И однако шахматный Юлий Цезарь не удовлетворен своими успехами. Его лондонские раны продолжают еще болеть. С первых же дней своей американской жизни Стейниц добивается организации своего матча с Цукертортом — самым опасным своим соперником и самым враждебным своим противником. Ибо знает Стейниц: победа в этом матче не только даст ему официальный титул «чемпиона мира», но и явится принципиальной победой его учения, его школы, всего дела его жизни... И характерно, что, будучи фактическим чемпионом, Стейниц сам добивался этого матча, а Цукерторт держался выжидательной политики.

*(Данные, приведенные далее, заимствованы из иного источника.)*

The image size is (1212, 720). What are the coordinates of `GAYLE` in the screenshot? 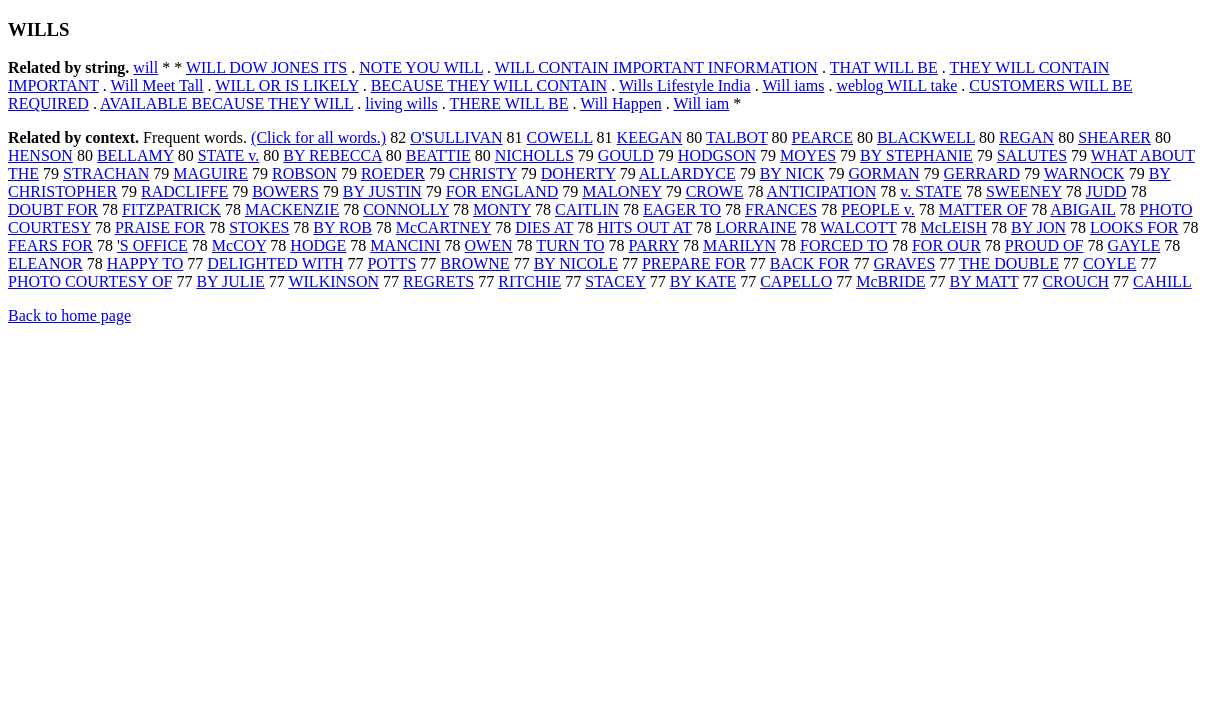 It's located at (1134, 245).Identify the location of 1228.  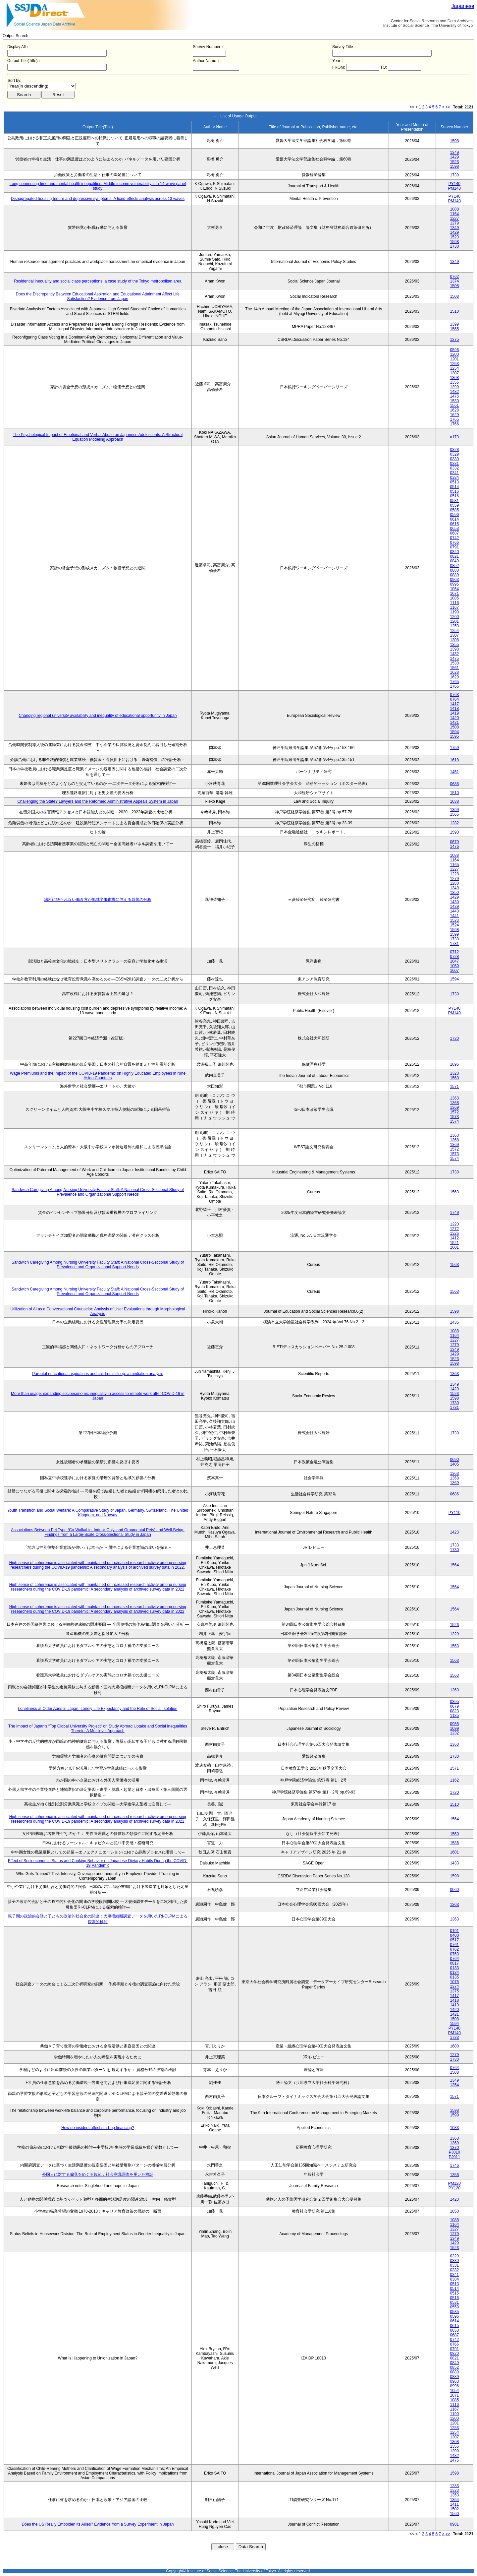
(454, 874).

Иоганн Герман Цукерторт (1842—1888) — немецкий еврей, шахматист-профессионал, подобно Стейницу поселившийся с 1872 года в Лондоне, был несомненно чрезвычайно опасным соперником. По мнению Ласкера, «одаренность Стейница, как практического игрока, ниже, чем одаренность Блэкберна или Цукерторта... Когда Цукерторт руководствуется планом, его игра, по меньшей мере, не уступает игре Стейница». А сам Стейниц, комментируя партию Цукерторт — Блэкберн (Лондон, 1883 год), пишет: «Предыдущие ходы и только что сделанный ход белых представляют собой одну из величайших комбинаций, может быть даже самую красивую из всех, которые когда-либо были созданы на шахматной доске. Не хватает слов, чтобы выразить наше восхищение высоким мастерством, с которым Цукерторт провел эту партию». Лицемерить было не в стиле Стейница, это его мнение было высказано со всей серьезностью. Да и притом налицо был объективный показатель силы Цукерторта — два первых приза в сильнейших парижском и лондонском турнирах, блестящий выигрыш матча у Блэкберна. Матч Стейниц — Цукерторт 1872 года в расчет итти не мог, Цукерторт тогда лишь начинал свой шахматный путь. А из четырех турнирных встреч Стейниц победил лишь в одной, при двух поражениях и одной ничьей.
Соперник, стало быть, был опасный, максимально враждебный; он как бы воплощал в себе все то, против чего Стейниц воевал всю жизнь. Цукерторт был учеником и преемником Андерсена, не уступавшим своему учителю в период своего расцвета (1883 г.). Ни теоретиком, ни мыслителем он не был; так называемое «начало Цукерторта» обычно переходило с перестановкой ходов в нормальный ферзевый дебют, и его след в шахматной истории — это след виртуоза, эпигона, исполнителя. Но вот именно этот стиль виртуозничества в шахматах органически отрицал и идейно ненавидел Стейниц; ему, тяжелодуму, думавшему так, словно он камни ворочал, были органически чужды, оскорбительны даже эти качества эффектного блеска, легкости, изящества, весь этот фейерверк неожиданных комбинаций, иногда гениальных, но не всегда обоснованных. Подлинное идейное мировоззрение всегда включает в себя элемент нетерпимости, и воинствующе нетерпимым было шахматное мировоззрение и шахматное искусство Стейница...
Что же мог он противопоставить Цукерторту? Как оценивал он сам в этот ответственнейший момент — ведь было признано, что это состязание на первенство мира, — свою шахматную силу и слабости свои?
Он сознавал, конечно, что за ним стоит мировоззрение, идея, которой он не видел у Цукерторта, эпигона старой школы. Спортивные его качества ко времени матча были на большой высоте, стойкость воли и неутомимость мысли достигли высшего развития. И если Стейниц был уже не молод — минуло пятьдесят, то ведь и Цукерторту было сорок четыре года. Но недостатки своих достоинств — думал ли о них Стейниц? Знал ли он о догматическом характере своей игры, совершенно естественном для теоретика и мыслителя, считающего вопросом чести отстаивать свою идею, даже когда она в случайностях боя направляется против него? Понимал ли он, борец с шахматной случайностью, что случайности все же существуют в какой-то степени в практической партии и что умение обратить эту случайность на службу своей идее характеризует борца-реалиста? А в чисто шахматном плане, понимал ли он каким опасным может оказаться в практической партии его постоянное стремление новатора, искателя уклоняться от изведанных путей и разрабатывать за доской новые варианты, кажущиеся ему теоретически оправданными; чувствовал ли он, как становится каждый догматик, незаметно для себя, пленником этого губительного лозунга: факты не сходятся с теорией — тем хуже для фактов? И наконец его стремление всегда предоставлять противнику атаку, доходившее до того, что он нарочно подставлял себя под атаку, — разве не сознавал он, что это догматическая крайность?